Bu dönemde hükümetlerin çalışanlara ne tür destekler vermesi gerekiyordu?
Türkiye’de sayısı 3.5 milyon civarında olan sigortasız işçiler, çalışmadıkları dönemde ne nakdi ücret desteği ne de kısa çalışma ödeneği alabildi. Nakdi ücret desteği kapsamında olan işçiler, asgari ücretin çok altında bir destek ile sefalete terk edildi. Giderek büyüyen işsizlik sorununa karşı etkin politikalar yok. Oysa yapılması gereken istihdamın, işçilerin hak ve ücretlerinin korunması için etkin, kapsayıcı ve en önemlisi de sendikaların katılımıyla hazırlanmış emekten yana sosyal politikaların uygulanması.
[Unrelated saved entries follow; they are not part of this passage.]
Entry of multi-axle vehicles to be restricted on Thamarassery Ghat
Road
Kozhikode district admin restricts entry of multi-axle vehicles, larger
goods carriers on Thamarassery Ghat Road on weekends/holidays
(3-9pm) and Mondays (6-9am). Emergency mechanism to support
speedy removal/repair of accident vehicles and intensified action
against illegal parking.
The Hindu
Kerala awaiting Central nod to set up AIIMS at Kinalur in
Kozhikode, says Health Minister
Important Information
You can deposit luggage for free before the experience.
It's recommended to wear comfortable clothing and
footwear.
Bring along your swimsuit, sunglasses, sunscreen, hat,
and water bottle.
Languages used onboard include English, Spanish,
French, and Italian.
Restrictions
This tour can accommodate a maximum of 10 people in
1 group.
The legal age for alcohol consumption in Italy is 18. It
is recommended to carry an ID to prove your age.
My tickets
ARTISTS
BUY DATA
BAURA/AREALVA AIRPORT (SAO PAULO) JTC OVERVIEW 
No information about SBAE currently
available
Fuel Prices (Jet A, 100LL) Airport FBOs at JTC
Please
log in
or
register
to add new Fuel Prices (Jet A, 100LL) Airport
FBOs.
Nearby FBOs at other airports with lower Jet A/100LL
"Kod29 üzerinden işçiler adeta kıyıma tâbi tutuldu"
Pandemi döneminde Türkiye’yi diğer faaliyet gösterdiğiniz ülkelerden ayrıştıran özellikler neler oldu?
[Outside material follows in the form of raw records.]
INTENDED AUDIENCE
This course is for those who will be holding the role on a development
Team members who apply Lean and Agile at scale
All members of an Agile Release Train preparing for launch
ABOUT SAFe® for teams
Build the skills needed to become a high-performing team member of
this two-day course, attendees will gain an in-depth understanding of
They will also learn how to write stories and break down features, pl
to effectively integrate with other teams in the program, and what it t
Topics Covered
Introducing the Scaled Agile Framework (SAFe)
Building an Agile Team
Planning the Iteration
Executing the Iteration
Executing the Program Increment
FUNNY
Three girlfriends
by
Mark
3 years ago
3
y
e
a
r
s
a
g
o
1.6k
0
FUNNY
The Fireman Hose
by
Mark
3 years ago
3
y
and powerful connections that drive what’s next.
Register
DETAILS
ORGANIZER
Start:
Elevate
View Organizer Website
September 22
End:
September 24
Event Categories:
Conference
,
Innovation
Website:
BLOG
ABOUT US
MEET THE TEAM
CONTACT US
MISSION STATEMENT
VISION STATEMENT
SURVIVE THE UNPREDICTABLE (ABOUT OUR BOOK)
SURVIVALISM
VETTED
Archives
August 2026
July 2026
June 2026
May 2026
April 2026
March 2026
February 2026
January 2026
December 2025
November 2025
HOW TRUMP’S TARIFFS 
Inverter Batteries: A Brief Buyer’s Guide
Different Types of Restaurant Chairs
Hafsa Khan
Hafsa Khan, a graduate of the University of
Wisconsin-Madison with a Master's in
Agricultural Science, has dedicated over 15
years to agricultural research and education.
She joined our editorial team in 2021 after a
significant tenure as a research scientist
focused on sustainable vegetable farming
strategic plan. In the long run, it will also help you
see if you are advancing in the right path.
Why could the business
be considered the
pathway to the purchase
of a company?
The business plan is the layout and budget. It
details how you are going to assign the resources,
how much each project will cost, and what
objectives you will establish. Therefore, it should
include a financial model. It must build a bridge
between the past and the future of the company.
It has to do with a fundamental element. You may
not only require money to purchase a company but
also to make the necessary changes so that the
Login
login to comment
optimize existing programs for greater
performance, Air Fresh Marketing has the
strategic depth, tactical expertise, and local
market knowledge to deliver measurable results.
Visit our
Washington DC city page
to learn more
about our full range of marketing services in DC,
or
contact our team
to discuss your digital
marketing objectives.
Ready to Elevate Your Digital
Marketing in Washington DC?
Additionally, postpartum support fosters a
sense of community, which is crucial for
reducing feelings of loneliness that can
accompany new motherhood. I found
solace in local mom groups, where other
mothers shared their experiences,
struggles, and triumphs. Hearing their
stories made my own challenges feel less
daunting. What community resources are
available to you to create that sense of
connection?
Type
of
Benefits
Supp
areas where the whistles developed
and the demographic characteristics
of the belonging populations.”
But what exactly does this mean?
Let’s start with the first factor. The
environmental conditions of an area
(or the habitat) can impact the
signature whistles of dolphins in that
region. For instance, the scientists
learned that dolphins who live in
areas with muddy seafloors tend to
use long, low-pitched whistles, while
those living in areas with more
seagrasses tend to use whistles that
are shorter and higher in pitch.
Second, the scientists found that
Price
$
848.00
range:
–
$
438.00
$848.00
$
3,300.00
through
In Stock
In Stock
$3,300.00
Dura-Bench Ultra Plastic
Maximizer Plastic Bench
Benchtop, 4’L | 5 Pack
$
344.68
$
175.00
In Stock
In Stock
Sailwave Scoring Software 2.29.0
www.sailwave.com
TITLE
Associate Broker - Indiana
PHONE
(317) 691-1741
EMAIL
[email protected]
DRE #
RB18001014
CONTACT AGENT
Türkiye, pandemi sürecinde sendikal hak ihlallerin tavan yaptığı ülkeler arasında yer alıyor. Türkiye, toplu pazarlığın işyeri-şirket düzeyi ile sınırlı olduğu, sektörel toplu pazarlığın olmadığı ülkelerden biri ve bu durum işçilerin hak ve çıkarlarının korunması ve geliştirilmesinin önünde çok büyük bir engel teşkil ediyor. Son derece kötü bir sendikal mevzuat, yaygın ve pervasız sendikal hak ihlalleri ile toplu pazarlığın kapsamının çok dar olması; Türkiye’nin benzer durumdaki ülkelerle birlikte aynı -en hafif tabirle- zor grupta yer almasına yol açıyor. Ancak işten çıkarma yasağı döneminde, sendikalaşan işçilerin Kod-29 üzerinden adeta kıyıma tabi tutulabilmesi ve Yemeksepeti örneğinde olduğu üzere kâğıt üzerindeki bir işkolu değişikliğe ile sendikal örgütlenmenin bertaraf edilebilmesi, Türkiye’yi bu grup içinde özel bir yere koyuyor."